»»

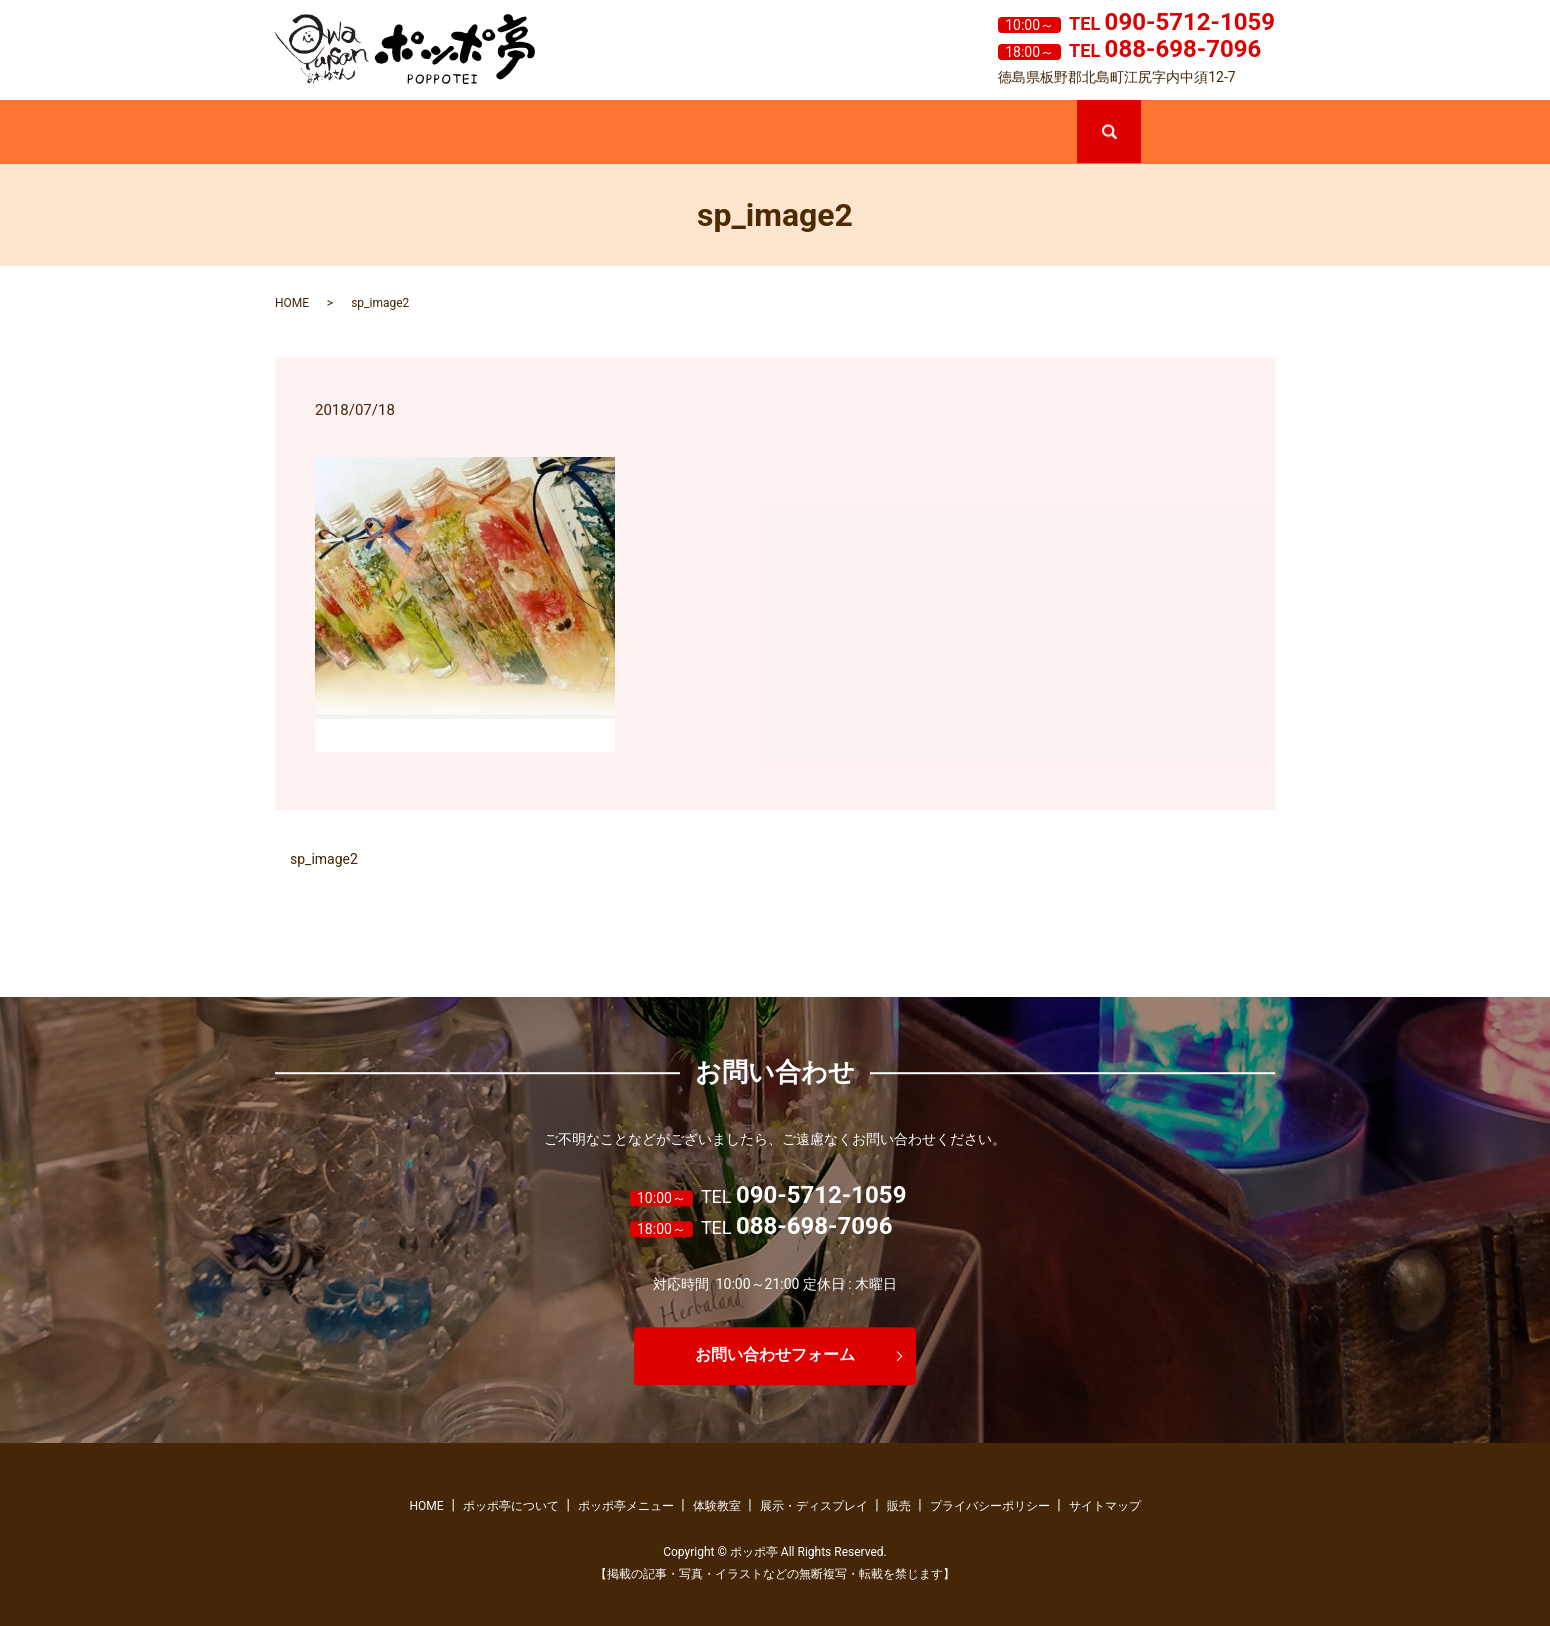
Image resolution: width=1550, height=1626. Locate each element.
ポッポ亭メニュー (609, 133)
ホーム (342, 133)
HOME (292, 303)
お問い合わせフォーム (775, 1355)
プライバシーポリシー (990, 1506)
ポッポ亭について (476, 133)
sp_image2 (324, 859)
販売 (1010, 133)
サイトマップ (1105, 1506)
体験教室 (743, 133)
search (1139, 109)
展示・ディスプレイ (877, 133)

««
»»

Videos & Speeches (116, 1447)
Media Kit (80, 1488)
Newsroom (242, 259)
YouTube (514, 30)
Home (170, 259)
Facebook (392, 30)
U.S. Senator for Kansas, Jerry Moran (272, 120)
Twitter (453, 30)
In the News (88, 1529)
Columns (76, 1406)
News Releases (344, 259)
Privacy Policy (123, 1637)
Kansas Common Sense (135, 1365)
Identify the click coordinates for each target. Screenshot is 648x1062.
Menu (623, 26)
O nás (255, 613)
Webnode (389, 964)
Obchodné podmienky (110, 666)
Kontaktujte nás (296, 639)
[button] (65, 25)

««
»»

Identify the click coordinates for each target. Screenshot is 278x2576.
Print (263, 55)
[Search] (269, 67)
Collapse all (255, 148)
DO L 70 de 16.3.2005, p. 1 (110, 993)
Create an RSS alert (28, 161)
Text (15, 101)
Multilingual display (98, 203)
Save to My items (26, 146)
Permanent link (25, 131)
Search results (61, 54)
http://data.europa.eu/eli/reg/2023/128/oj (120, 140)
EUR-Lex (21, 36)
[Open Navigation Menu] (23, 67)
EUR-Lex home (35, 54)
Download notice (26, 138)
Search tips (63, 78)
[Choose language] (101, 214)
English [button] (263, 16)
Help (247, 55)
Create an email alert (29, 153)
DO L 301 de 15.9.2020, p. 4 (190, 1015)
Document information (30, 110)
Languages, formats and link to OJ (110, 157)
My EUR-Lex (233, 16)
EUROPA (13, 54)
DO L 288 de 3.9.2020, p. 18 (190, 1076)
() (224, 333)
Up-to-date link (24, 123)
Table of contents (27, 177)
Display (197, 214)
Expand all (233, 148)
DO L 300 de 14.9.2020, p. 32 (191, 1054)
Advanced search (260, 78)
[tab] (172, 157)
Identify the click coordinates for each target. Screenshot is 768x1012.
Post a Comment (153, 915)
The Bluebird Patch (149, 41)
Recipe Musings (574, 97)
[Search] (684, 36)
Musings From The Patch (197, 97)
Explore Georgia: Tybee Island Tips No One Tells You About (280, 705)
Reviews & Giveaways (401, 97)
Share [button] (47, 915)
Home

««

▶ [WHAT IS REQUIRED]:
Look through the data above and return exactly the lines from the one that contains "Image resolution: width=1550, height=1626." to the one that contains "展示・ディスプレイ (877, 133)", inclusive, with nothing else.

▶ [ANSWER TO THE EXERCISE]:
Image resolution: width=1550, height=1626. Locate each element.
ポッポ亭メニュー (609, 133)
ホーム (342, 133)
HOME (292, 303)
お問い合わせフォーム (775, 1355)
プライバシーポリシー (990, 1506)
ポッポ亭について (476, 133)
sp_image2 (324, 859)
販売 (1010, 133)
サイトマップ (1105, 1506)
体験教室 (743, 133)
search (1139, 109)
展示・ディスプレイ (877, 133)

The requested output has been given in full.